Pushed out By Corporate Agriculture: Legal and Illegal Drug Cultivation in a Context of Economic Exclusion

Friday, 11 July 2025: 00:00
Location: FSE030 (Faculty of Education Sciences (FSE))
Oral Presentation
Alex DIAMOND, Oklahoma State University, USA
How do legality and illegality affect drug cultivation? This paper draws on three years of ethnographic fieldwork with coffee and ex-coca farmers in Colombia and one year of fieldwork with marijuana growers in Oklahoma to argue that illegality exposes drug cultivators to criminalization but also allows small-scale farmers an elusive productive niche within a global agricultural economy that privileges corporate agriculture.

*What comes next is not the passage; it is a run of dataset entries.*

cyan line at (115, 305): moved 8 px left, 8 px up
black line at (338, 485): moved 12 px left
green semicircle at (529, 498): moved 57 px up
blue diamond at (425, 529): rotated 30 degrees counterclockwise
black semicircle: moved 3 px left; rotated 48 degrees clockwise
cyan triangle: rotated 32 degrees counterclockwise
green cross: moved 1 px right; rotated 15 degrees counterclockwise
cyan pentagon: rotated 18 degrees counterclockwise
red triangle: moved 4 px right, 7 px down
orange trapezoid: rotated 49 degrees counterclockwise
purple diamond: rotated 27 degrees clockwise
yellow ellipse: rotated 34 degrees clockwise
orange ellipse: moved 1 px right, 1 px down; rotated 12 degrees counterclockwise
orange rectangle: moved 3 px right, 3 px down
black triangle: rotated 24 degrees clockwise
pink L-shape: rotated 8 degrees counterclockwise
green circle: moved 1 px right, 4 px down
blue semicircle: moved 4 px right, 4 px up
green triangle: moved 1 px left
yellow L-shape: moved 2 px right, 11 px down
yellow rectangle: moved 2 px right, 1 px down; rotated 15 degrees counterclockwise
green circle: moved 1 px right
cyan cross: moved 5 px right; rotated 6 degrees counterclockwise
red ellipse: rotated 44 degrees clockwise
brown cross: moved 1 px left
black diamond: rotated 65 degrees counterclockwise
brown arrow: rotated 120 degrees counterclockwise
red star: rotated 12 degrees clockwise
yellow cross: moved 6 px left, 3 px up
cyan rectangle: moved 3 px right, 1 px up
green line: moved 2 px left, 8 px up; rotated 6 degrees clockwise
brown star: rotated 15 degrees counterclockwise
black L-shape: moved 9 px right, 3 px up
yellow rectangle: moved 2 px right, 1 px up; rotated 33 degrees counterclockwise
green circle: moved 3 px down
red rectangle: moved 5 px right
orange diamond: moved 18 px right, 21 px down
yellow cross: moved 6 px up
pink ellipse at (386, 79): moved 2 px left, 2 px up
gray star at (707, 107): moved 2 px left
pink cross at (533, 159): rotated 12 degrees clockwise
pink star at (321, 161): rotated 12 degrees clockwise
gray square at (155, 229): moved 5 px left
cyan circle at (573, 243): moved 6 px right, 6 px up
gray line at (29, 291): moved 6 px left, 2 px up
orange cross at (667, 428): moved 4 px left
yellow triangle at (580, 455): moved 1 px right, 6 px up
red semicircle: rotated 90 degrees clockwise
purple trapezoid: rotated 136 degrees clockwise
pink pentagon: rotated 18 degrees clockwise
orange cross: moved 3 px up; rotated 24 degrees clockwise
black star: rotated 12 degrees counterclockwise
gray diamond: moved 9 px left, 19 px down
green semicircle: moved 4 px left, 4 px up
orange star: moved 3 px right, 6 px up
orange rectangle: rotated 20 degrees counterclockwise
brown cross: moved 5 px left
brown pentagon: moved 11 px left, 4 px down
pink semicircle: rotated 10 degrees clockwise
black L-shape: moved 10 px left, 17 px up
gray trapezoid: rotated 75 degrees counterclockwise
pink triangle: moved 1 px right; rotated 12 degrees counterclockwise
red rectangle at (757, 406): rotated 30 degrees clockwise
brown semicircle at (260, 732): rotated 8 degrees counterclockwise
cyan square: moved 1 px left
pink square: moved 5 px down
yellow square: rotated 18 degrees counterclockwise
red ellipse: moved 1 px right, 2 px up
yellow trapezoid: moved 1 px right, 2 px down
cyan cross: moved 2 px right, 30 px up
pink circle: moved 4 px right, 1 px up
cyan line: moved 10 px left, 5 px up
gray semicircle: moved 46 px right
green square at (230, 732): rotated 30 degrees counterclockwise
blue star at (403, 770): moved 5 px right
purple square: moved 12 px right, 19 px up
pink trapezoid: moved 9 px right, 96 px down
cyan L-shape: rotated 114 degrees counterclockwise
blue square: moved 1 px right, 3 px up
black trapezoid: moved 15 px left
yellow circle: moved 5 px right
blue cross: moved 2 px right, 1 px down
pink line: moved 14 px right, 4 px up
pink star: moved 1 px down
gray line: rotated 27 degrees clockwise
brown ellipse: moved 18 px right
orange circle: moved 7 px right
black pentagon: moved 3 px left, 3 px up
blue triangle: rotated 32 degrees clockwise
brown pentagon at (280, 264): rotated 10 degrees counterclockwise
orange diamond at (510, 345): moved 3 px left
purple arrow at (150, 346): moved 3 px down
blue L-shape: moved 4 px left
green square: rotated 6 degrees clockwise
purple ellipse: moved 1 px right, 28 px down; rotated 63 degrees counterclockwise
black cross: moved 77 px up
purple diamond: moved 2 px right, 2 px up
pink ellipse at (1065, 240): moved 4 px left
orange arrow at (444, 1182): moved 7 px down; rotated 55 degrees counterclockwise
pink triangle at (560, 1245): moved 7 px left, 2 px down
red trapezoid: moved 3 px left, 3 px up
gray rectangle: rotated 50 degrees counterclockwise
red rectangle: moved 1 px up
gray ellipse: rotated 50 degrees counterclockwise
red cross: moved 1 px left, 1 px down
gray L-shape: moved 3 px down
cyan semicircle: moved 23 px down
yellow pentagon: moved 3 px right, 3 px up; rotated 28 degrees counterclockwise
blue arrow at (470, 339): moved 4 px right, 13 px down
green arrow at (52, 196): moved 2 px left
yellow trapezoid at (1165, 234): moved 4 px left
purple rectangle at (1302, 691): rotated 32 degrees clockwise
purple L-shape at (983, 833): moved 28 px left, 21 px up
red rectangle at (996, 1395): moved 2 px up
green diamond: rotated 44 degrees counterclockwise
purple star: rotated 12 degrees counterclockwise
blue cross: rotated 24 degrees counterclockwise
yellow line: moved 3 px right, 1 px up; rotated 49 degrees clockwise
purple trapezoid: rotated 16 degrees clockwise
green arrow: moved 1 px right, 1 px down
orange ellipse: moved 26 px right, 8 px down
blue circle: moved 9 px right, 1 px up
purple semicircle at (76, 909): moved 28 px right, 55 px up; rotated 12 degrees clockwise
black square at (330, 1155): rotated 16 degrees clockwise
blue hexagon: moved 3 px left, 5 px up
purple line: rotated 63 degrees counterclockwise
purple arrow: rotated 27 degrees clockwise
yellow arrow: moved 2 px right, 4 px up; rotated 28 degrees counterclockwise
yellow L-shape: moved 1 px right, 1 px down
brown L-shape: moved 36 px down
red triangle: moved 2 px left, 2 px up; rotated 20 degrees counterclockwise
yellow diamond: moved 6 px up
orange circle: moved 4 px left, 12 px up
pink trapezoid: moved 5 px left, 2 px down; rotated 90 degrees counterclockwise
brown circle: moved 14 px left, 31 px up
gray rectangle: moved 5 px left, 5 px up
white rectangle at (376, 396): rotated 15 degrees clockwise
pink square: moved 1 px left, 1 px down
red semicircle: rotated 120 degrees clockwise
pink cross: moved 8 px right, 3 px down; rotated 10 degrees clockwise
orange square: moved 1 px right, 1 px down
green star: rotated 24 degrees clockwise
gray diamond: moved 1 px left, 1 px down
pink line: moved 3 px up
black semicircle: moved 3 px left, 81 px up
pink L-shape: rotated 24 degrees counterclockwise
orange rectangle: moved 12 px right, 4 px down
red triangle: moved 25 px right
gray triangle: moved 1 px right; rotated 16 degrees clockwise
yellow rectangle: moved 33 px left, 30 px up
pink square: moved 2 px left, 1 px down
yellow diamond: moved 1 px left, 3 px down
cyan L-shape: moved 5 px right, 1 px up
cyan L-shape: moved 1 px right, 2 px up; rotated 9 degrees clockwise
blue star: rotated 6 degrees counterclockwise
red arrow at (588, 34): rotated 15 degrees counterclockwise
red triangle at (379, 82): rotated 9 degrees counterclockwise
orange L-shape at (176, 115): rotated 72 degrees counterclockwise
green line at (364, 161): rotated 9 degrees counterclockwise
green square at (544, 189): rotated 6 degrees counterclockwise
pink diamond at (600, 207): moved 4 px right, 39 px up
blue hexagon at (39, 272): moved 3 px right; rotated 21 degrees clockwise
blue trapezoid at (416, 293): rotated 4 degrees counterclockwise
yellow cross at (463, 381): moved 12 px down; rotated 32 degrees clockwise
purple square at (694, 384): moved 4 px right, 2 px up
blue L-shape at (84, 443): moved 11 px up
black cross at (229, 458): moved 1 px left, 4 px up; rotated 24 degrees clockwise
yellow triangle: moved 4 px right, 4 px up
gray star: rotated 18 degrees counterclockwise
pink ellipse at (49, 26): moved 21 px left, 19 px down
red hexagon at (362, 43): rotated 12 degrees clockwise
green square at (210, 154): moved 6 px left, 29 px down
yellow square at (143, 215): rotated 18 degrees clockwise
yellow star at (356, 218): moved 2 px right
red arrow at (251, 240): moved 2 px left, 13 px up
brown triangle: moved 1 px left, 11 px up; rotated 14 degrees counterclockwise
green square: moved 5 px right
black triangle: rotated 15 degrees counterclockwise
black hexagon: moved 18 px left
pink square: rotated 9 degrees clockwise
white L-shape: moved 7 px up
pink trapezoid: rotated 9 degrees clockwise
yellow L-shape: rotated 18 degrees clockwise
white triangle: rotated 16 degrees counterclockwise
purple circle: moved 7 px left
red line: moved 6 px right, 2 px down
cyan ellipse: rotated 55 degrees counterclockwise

In my first case, a rural Colombian village, I describe a transition from one stimulant to another and then back again. Farmers grew coffee before economic liberalization allowed industrial coffee production to drive prices below production costs. This pushed them to grow coca (the raw material for cocaine), with prices protected from the competition of corporate agriculture by its very illegality. Decades of violence and criminalization inspired farmers to accept a coca substitution program to transition to legal agriculture like coffee. But with coffee’s global prices perilously low, these farmers again find themselves priced out of legal global markets, with many considering a return to coca or a precarious future in urban slums.

My second case focuses on rural marijuana farmers in southeastern Oklahoma. For decades, they grew for illegal markets, which exposed them to criminalization but guaranteed high prices. When the state legalized medical marijuana, they acquired legal cultivation licenses. However, market saturation drove prices downwards, with small-scale farmers pushed out by better-capitalized firms. While some abandon cultivation altogether, others return to illegality, growing for a lucrative (yet illicit) inter-state trade in marijuana that gives them their only chance at profitability.

The comparison suggests two related findings. One, illegal drug cultivation is inspired less by greed than by farmers’ exclusion from legal markets dominated by corporate agriculture. And two, legalization policies diminish the social costs of criminalization and violence but privilege corporate interests and exclude small-scale farmers.